5. Do you have a Plan B that would be an improvement if you left? This whole conversation is a dead issue if you don’t have someplace else to go. And if you went to this someplace else, would it be a better situation than the one you’re currently in? Think about it…are your options better than your present arrangement?

These are heavy decisions…

You heard me say earlier that I never left the Calpian gym, even during those times when things were sticky between me, some of my teammates, our coach, etc. That gym was my home from 1993-2004, until I decided to move back to Arizona so I could be closer to my family. And it was the best decision of my life to stay there and ride out the little storms throughout those years.

But there’s another piece of this conversation. Before I moved up to Washington to become a Calpian, I was training for two years in a different gym with a different coach. I ate, slept, and breathed this program for those two years. It was basically my whole life, and the early phase of it was a really fun, successful time. Then, things gradually got extremely problematic with me and my coach. Our relationship went sour, and I left. I made the decision to walk away from that place, and that’s when I joined the Calpians. It was one of the hardest decisions I’ve ever had to make.

So I’ve been on both sides of this. As we said in the beginning, the whole thing is a lot like a relationship. Walking away from a gym that’s been your home for a long time is a lot like getting divorced. You lose part of yourself when you do it. I can definitely tell you that getting a divorce isn’t something you want to just charge off and do without thinking about it. The same idea applies to leaving a coach and a team.
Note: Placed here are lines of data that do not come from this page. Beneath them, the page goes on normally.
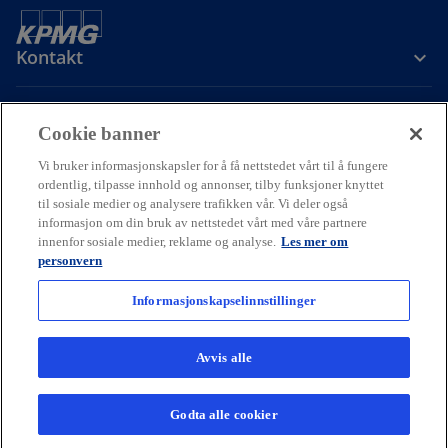
Kontakt
Om oss
Cookie banner
Vi bruker informasjonskapsler for å få nettstedet vårt til å fungere
Karriere
ordentlig, tilpasse innhold og annonser, tilby funksjoner knyttet
til sosiale medier og analysere trafikken vår. Vi deler også
informasjon om din bruk av nettstedet vårt med våre partnere
o
o
o
innenfor sosiale medier, reklame og analyse.
Les mer om
p
p
p
personvern
Cookie policy
Hjelp
Juridisk
Ordliste
e
Personvern
e
e
Tilgjengelighet
n
n
n
Informasjonskapselinnstillinger
© 2026 KPMG AS and KPMG Law Advokatfirma AS, Norwegian limited
s
s
s
liability companies and a member firm of the KPMG global
i
i
i
organization of independent member firms affiliated with KPMG
Avvis alle
International Limited, a private English company limited by
n
n
n
guarantee. All rights reserved.
a
a
a
For more detail about the structure of the KPMG global organization
Godta alle cookier
n
n
n
please visit
kpmg.com/governance.
e
e
e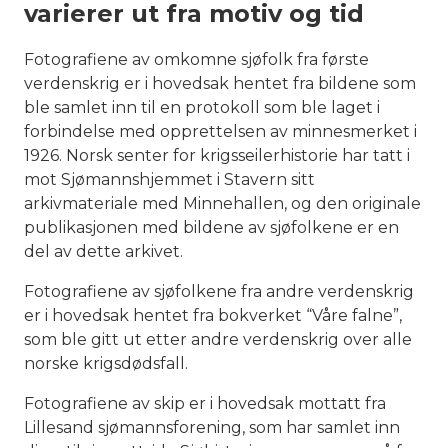
varierer ut fra motiv og tid
Fotografiene av omkomne sjøfolk fra første
verdenskrig er i hovedsak hentet fra bildene som
ble samlet inn til en protokoll som ble laget i
forbindelse med opprettelsen av minnesmerket i
1926. Norsk senter for krigsseilerhistorie har tatt i
mot Sjømannshjemmet i Stavern sitt
arkivmateriale med Minnehallen, og den originale
publikasjonen med bildene av sjøfolkene er en
del av dette arkivet.
Fotografiene av sjøfolkene fra andre verdenskrig
er i hovedsak hentet fra bokverket “Våre falne”,
som ble gitt ut etter andre verdenskrig over alle
norske krigsdødsfall.
Fotografiene av skip er i hovedsak mottatt fra
Lillesand sjømannsforening, som har samlet inn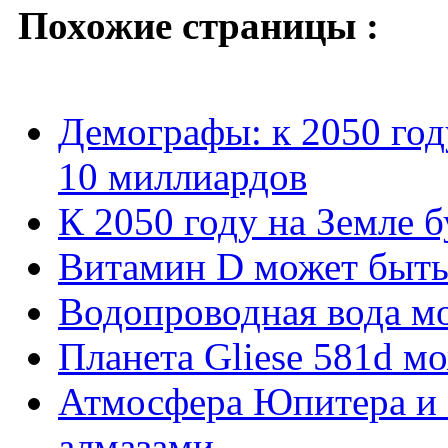
Похожие страницы :
Демографы: к 2050 год
10 миллиардов
К 2050 году на Земле б
Витамин D может быть 
Водопроводная вода м
Планета Gliese 581d м
Атмосфера Юпитера и 
алмазами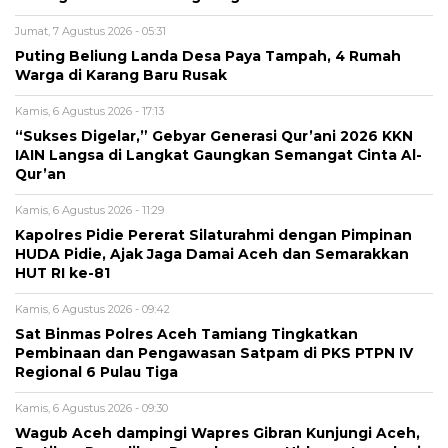
Jumat, 7 Agustus 2026 - 05:31
Puting Beliung Landa Desa Paya Tampah, 4 Rumah
Warga di Karang Baru Rusak
Kamis, 6 Agustus 2026 - 17:13
“Sukses Digelar,” Gebyar Generasi Qur’ani 2026 KKN
IAIN Langsa di Langkat Gaungkan Semangat Cinta Al-
Qur’an
Kamis, 6 Agustus 2026 - 11:29
Kapolres Pidie Pererat Silaturahmi dengan Pimpinan
HUDA Pidie, Ajak Jaga Damai Aceh dan Semarakkan
HUT RI ke-81
Kamis, 6 Agustus 2026 - 09:42
Sat Binmas Polres Aceh Tamiang Tingkatkan
Pembinaan dan Pengawasan Satpam di PKS PTPN IV
Regional 6 Pulau Tiga
Kamis, 6 Agustus 2026 - 09:30
Wagub Aceh dampingi Wapres Gibran Kunjungi Aceh,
If you’ve put years of your life into something, the scariest thing in the world is the thought of giving it up.

I guess there are two main thoughts I’ll finish with. First, you have to expect some turbulence during your weightlifting experience with your gym and your coach. It doesn’t matter where you are or who you’re with, it’s just part of the game. So you shouldn’t freak out and run for the hills when you taste some of it. Second, you’ll have to make your own call about what’s the right thing to do if the turbulence gets nasty and lasts for a long time. How do we know when it’s time to move on? I guess it’s when the drama gets bad enough that it’s screwing up your life. None of us got into weightlifting because we want to go to a gym and feel bad every day. If your gym is doing nothing but making you miserable, and it won’t get any better despite your patience and efforts to help… Yeah, maybe that’s the time to start looking around.

But as with everything else, hasty decisions have a high risk of being stupid ones. It’s crazy to think that you can permanently screw up your whole life simply by making two or three snap decisions that didn’t involve intelligence and maturity. It can happen, though. So if there’s a point to any of this, it probably has something to do with backing up and thinking when there’s trouble in paradise. And there will be trouble in paradise, whether you like it or not. This is the life we’ve chosen.